In early 4th century BC, Bottiaeans are mentioned, for the last time, in a treaty between Amyntas III and the Chalcidians: With the Amphipolitans, Bottiaeans, Acanthians and Mendaeans, they shall not make friendship, neither Amyntas nor the Chalcidians separately, but with common consent;.

As for the silver and bronze coinage of Bottice (Βοττιαίων, of Bottiaeans) it may be categorized to : 1. the same type of Chalcidian League coins (Apollo or Artemis with cithara or lyre) which means that they were at that time allies of Chalcidians. 2. Demeter and forepart of bull in incuse square.

There were between six and twelve Bottiaean cities: Spartolos, Kalindoia, Kamakai, Tripoiai, Haioleion and Olynthos (until 479).
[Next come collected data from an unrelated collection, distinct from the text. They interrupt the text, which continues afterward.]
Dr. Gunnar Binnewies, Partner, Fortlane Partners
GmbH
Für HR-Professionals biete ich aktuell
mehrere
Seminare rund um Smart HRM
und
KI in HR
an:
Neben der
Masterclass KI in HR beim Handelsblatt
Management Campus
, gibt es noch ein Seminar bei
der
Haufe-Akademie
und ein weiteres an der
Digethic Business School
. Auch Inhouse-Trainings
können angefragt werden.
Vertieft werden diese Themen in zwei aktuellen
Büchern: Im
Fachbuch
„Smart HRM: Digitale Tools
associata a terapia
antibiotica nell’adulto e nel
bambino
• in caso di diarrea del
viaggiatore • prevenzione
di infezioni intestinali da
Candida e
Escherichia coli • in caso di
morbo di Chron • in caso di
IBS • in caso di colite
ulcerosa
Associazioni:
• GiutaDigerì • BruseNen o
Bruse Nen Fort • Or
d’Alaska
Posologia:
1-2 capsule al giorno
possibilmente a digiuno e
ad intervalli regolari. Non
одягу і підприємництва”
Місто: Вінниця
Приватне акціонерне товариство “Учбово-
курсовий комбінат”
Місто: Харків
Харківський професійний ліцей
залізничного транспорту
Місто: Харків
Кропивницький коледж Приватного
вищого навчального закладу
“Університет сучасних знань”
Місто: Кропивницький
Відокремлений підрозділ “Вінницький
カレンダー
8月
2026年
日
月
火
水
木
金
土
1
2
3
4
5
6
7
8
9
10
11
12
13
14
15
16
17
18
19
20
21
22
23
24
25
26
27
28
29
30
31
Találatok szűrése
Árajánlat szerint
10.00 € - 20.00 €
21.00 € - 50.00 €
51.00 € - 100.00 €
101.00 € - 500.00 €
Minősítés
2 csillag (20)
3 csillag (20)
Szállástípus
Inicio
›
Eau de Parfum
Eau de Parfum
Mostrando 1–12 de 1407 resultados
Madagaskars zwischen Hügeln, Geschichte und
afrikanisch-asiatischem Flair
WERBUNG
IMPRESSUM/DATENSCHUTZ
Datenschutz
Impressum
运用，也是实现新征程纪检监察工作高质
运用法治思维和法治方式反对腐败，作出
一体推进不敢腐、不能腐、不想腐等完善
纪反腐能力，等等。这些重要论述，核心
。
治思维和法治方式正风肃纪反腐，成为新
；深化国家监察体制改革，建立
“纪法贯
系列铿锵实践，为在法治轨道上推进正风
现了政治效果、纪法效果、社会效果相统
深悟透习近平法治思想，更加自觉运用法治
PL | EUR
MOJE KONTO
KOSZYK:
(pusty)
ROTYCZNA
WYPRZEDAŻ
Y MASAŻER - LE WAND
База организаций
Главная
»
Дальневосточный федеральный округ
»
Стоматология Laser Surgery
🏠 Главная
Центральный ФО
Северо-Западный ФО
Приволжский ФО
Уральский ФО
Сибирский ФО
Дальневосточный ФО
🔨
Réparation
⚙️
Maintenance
Other six cities can be classified as probable Bottiaean: Kithas, Tinde, Prassilos, Pleume, Sinos and Thamiskos.

==Aftermath==
In the Hellenistic and Roman era the name Bottiaean denotes of the Bottiaea district. In epigraphy, the Macedonians for clarification used the suffix -eatai Βοττεάται Βοττεατῶν, Botteatai, Botteatôn (cf. Italiotes and Egyptiotes). It may refer either to coins or to the inhbabitans of Bottiaea.

The phrase of Stephanus of Byzantium that Nikaea in Bithynia was a colony of Bottiaeans (Bottiaiôn apoikos) may mean that Lysimachus used as colonists population from Bottiaea or Bottike. The citizens of Kalindoia must have been relocated somewhere else, since the city was given to Macedonians. Some towns of Bottike may also have been among the 26 relocated settlements under Cassander for the creation of Thessalonica.